§ Task goal:
Look through the entries for the string "april" and copy every line where it shows up.
--- Record excerpts ---
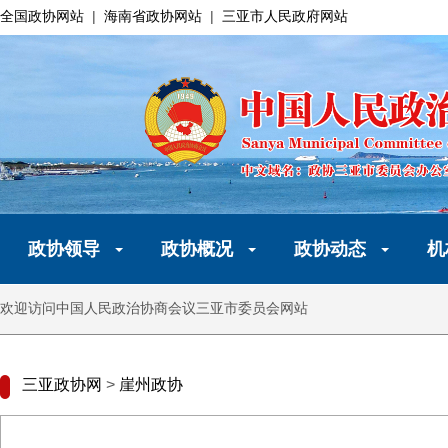
全国政协网站
|
海南省政协网站
|
三亚市人民政府网站
政协领导
政协概况
政协动态
机
欢迎访问中国人民政治协商会议三亚市委员会网站
三亚政协网
>
崖州政协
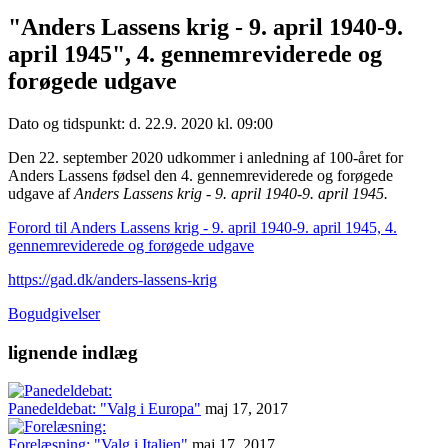
"Anders Lassens krig - 9. april 1940-9.
april 1945", 4. gennemreviderede og
forøgede udgave
Dato og tidspunkt: d. 22.9. 2020 kl. 09:00
Den 22. september 2020 udkommer i anledning af 100-året for
Anders Lassens fødsel den 4. gennemreviderede og forøgede
udgave af
Anders Lassens krig - 9. april 1940-9. april 1945.
Forord til Anders Lassens krig - 9. april 1940-9. april 1945, 4.
gennemreviderede og forøgede udgave
https://gad.dk/anders-lassens-krig
Bogudgivelser
lignende indlæg
Panedeldebat: "Valg i Europa"
maj 17, 2017
Forelæsning: "Valg i Italien"
maj 17, 2017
---
§ Response for this exercise:
"Anders Lassens krig - 9. april 1940-9.
april 1945", 4. gennemreviderede og
Anders Lassens krig - 9. april 1940-9. april 1945.
Forord til Anders Lassens krig - 9. april 1940-9. april 1945, 4.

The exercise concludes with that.